*** Opening of Source data ***

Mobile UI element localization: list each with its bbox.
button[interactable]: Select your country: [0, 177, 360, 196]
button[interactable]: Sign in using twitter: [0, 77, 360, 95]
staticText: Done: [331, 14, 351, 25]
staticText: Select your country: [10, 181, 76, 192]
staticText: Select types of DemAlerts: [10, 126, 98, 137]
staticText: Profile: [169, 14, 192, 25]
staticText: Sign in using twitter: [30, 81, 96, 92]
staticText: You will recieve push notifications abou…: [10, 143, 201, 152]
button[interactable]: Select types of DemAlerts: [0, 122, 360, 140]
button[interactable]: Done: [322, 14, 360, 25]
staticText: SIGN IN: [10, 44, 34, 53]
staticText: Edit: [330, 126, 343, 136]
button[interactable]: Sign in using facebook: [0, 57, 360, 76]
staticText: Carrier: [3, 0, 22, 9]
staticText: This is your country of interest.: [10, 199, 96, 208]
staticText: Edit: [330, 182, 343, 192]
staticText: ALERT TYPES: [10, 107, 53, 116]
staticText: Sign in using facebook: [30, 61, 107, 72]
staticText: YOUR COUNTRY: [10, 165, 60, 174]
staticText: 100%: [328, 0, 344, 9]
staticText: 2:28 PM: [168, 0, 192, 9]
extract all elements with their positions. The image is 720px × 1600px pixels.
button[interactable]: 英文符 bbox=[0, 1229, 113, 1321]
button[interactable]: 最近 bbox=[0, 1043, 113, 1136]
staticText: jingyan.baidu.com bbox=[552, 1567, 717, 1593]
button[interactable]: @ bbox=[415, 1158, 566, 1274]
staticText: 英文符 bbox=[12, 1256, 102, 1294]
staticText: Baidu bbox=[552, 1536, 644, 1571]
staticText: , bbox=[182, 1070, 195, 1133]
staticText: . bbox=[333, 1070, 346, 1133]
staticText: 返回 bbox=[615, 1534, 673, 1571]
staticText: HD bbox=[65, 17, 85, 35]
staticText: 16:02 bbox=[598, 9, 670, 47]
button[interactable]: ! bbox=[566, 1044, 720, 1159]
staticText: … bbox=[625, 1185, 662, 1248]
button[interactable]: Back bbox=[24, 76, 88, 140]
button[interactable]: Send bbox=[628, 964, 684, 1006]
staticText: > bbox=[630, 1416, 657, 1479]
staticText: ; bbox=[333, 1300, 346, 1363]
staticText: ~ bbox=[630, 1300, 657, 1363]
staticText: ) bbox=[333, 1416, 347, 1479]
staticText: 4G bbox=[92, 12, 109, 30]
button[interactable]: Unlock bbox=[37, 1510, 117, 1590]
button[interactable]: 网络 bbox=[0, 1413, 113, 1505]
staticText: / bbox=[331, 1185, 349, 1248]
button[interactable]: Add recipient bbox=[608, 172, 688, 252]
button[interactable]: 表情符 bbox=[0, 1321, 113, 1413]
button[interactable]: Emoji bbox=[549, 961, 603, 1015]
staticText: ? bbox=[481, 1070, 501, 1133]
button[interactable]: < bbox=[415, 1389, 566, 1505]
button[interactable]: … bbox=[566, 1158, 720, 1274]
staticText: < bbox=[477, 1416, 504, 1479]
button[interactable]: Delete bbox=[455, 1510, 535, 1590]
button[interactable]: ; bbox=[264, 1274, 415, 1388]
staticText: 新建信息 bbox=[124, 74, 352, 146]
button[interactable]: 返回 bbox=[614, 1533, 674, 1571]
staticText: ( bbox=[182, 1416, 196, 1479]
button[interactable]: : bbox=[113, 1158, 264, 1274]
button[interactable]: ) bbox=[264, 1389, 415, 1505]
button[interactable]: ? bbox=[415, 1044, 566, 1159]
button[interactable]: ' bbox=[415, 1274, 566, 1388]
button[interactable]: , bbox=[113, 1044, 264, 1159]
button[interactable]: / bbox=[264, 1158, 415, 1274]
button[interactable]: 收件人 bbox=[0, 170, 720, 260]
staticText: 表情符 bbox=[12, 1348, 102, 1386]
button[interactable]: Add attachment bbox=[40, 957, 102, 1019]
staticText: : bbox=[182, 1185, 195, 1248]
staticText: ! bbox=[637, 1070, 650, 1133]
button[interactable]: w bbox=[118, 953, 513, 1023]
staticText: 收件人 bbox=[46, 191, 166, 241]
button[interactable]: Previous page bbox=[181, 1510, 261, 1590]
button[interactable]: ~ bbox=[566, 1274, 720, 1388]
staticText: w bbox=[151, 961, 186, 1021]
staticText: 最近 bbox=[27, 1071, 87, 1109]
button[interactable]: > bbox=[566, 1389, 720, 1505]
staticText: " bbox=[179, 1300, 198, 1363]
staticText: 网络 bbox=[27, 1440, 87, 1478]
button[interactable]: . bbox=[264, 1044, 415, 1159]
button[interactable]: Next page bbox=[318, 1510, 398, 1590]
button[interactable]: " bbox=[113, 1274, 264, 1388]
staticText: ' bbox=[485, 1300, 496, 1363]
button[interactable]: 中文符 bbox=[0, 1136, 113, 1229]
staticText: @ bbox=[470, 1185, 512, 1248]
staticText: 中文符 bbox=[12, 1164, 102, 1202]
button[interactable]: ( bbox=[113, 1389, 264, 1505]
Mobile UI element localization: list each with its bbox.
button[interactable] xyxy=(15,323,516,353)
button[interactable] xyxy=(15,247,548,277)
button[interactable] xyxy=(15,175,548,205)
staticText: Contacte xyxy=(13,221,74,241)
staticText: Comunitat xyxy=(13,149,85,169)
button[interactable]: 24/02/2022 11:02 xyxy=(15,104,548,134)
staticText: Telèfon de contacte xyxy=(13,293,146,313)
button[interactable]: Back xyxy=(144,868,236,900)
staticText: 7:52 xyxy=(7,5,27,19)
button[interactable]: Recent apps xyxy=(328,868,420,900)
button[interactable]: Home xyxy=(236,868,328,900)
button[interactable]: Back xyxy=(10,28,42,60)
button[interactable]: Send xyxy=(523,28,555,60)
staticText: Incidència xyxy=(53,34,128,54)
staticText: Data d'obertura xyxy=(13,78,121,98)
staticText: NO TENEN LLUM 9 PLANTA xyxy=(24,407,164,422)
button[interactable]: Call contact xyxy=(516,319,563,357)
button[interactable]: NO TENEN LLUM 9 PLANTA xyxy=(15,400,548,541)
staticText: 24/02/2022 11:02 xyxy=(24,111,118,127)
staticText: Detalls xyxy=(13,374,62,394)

*** Close of Source data ***

_Action item_
Please show all lines from the entries that contain the word "Send".

_The answer_
button[interactable]: Send bbox=[628, 964, 684, 1006]
button[interactable]: Send xyxy=(523,28,555,60)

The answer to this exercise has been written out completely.